The Limits of the Peer Review Privilege

February 9, 2014

Harrison v. Munson Healthcare, Inc., — N.W.2d —, 2014 WL 340895 (Mich.App. 2014)

This decision of the Michigan Court of Appeals demarcates the limits of the peer review privilege under Michigan law. The decision is also important in that it carries out a cross-jurisdictional comparison between peer review privileges and their judicial interpretation.

Michigan’s peer review statute requires hospitals to “assure that physicians and dentists admitted to practice in the hospital are organized into a medical staff to enable an effective review of the professional practices in the hospital for the purpose of reducing morbidity and mortality and improving the care provided in the hospital for patients. The review shall include the quality and necessity of the care provided and the preventability of complications and deaths occurring in the hospital. …. The records, data, and knowledge collected for or by individuals or committees assigned a review function …. are confidential and …. shall not be public records, and shall not be available for court subpoena.” MCL 333.21513(d), 333.21515.

The Court interpreted this statutory provision as distinguishing between factual information reporting contemporaneous observations or findings, and “records, data, and knowledge” gathered to permit an effective review of professional practices. This interpretation separated facts concerning a patient’s care, and in particular facts incorporated within incident reports, that the patient is entitled to receive—and that are consequently unprivileged—and a confidential deliberative review process. The Court explained that “it is not the facts themselves that are at the heart of the peer review process. Rather, it is what is done with those facts that is essential to the internal review process, i.e., a candid assessment of what those facts indicate, and the best way to improve the situation represented by those facts.”

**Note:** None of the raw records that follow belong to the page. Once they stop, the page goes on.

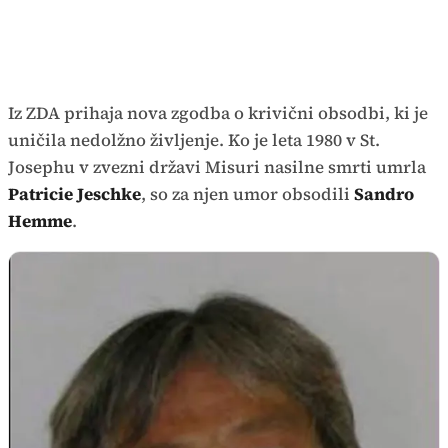
Iz ZDA prihaja nova zgodba o krivični obsodbi, ki je
uničila nedolžno življenje. Ko je leta 1980 v St.
Josephu v zvezni državi Misuri nasilne smrti umrla
Patricie Jeschke
, so za njen umor obsodili
Sandro
Hemme
.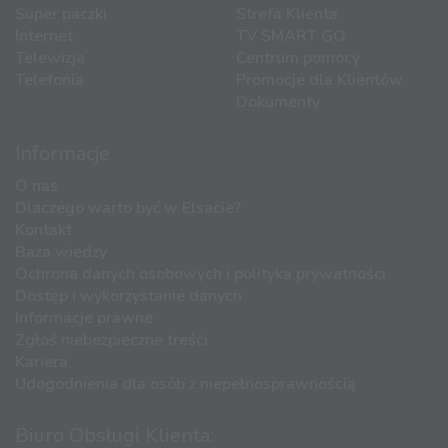
Super paczki
Strefa Klienta
Internet
TV SMART GO
Telewizja
Centrum pomocy
Telefonia
Promocje dla Klientów
Dokumenty
Informacje
O nas
Dlaczego warto być w Elsacie?
Kontakt
Baza wiedzy
Ochrona danych osobowych i polityka prywatności
Dostęp i wykorzystanie danych
Informacje prawne
Zgłoś niebezpieczne treści
Kariera
Udogodnienia dla osób z niepełnosprawnością
Biuro Obsługi Klienta: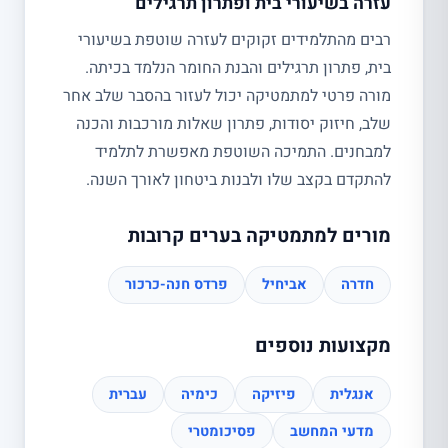
עזרה בשיעורי בית ופתרון תרגילים
רבים מהתלמידים זקוקים לעזרה שוטפת בשיעורי
בית, פתרון תרגילים והבנת החומר הנלמד בכיתה.
מורה פרטי למתמטיקה יכול לעזור בהסבר שלב אחר
שלב, חיזוק יסודות, פתרון שאלות מורכבות והכנה
למבחנים. התמיכה השוטפת מאפשרת לתלמיד
להתקדם בקצב שלו ולבנות ביטחון לאורך השנה.
מורים למתמטיקה בערים קרובות
חדרה
אביחיל
פרדס חנה-כרכור
מקצועות נוספים
אנגלית
פיזיקה
כימיה
עברית
מדעי המחשב
פסיכומטרי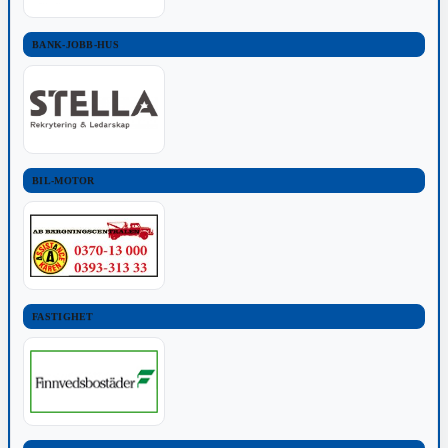
BANK-JOBB-HUS
BIL-MOTOR
FASTIGHET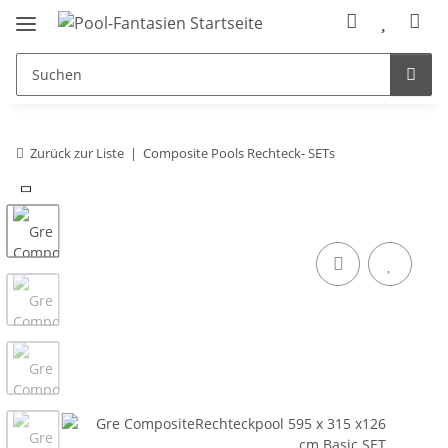
Zurück zur Liste
Composite Pools Rechteck- SETs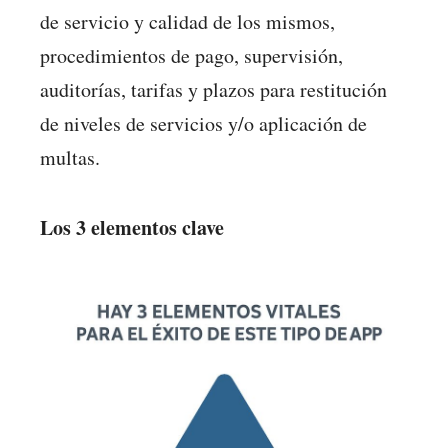
de servicio y calidad de los mismos,
procedimientos de pago, supervisión,
auditorías, tarifas y plazos para restitución
de niveles de servicios y/o aplicación de
multas.
Los 3 elementos clave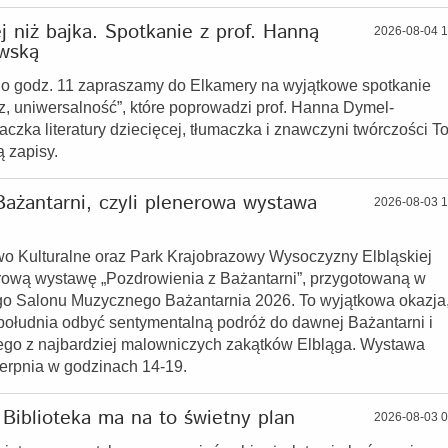
 niż bajka. Spotkanie z prof. Hanną
2026-08-04 1
wską
a o godz. 11 zapraszamy do Elkamery na wyjątkowe spotkanie
az, uniwersalność”, które poprowadzi prof. Hanna Dymel-
czka literatury dziecięcej, tłumaczka i znawczyni twórczości T
 zapisy.
Bażantarni, czyli plenerowa wystawa
2026-08-03 1
wo Kulturalne oraz Park Krajobrazowy Wysoczyzny Elbląskiej
rową wystawę „Pozdrowienia z Bażantarni”, przygotowaną w
o Salonu Muzycznego Bażantarnia 2026. To wyjątkowa okazja,
ołudnia odbyć sentymentalną podróż do dawnej Bażantarni i
nego z najbardziej malowniczych zakątków Elbląga. Wystawa
ierpnia w godzinach 14-19.
Biblioteka ma na to świetny plan
2026-08-03 0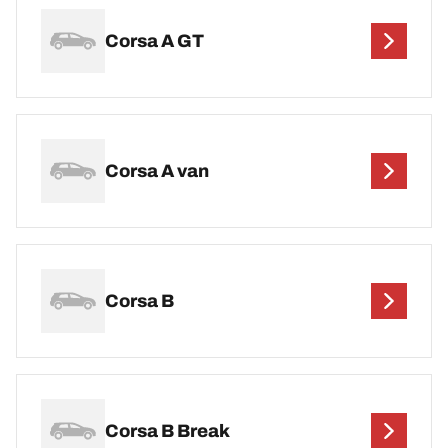
Corsa A GT
Corsa A van
Corsa B
Corsa B Break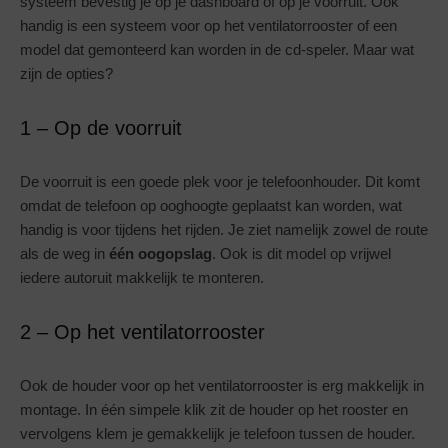
systeem bevestig je op je dashboard of op je voorruit. Ook
handig is een systeem voor op het ventilatorrooster of een
model dat gemonteerd kan worden in de cd-speler. Maar wat
zijn de opties?
1 – Op de voorruit
De voorruit is een goede plek voor je telefoonhouder. Dit komt
omdat de telefoon op ooghoogte geplaatst kan worden, wat
handig is voor tijdens het rijden. Je ziet namelijk zowel de route
als de weg in
één oogopslag
. Ook is dit model op vrijwel
iedere autoruit makkelijk te monteren.
2 – Op het ventilatorrooster
Ook de houder voor op het ventilatorrooster is erg makkelijk in
montage. In één simpele klik zit de houder op het rooster en
vervolgens klem je gemakkelijk je telefoon tussen de houder.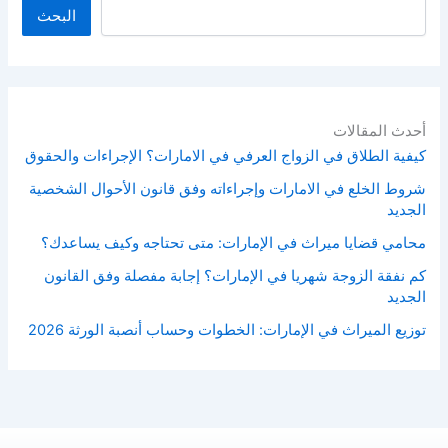
البحث
أحدث المقالات
كيفية الطلاق في الزواج العرفي في الامارات؟ الإجراءات والحقوق
شروط الخلع في الامارات وإجراءاته وفق قانون الأحوال الشخصية
الجديد
محامي قضايا ميراث في الإمارات: متى تحتاجه وكيف يساعدك؟
كم نفقة الزوجة شهريا في الإمارات؟ إجابة مفصلة وفق القانون
الجديد
توزيع الميراث في الإمارات: الخطوات وحساب أنصبة الورثة 2026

The peer review privilege, the Court clarified, “may not be used as a shield to obstruct proper discovery of information generated outside review committee meetings. The [privilege] does not grant an immunity to information otherwise available from original sources. For example, any information from original sources would not be shielded merely by its introduction at a review committee meeting. Further, the hospital must identify all persons who have knowledge of the underlying event which is the basis of the malpractice action regardless of whether those persons presented evidence to a hospital review committee.”

Based on the above reasons and the “work-product” view of the privilege, the Court explained that “mere submission of information to a peer review committee does not satisfy the collection requirement so as to bring the information within the protection of the statute.” In particular, “facts contained in the incident report, as opposed to the conclusions drawn in the report” are not privileged. These facts should have been documented in the patient’s medical record and are consequently discoverable (and admissible as evidence).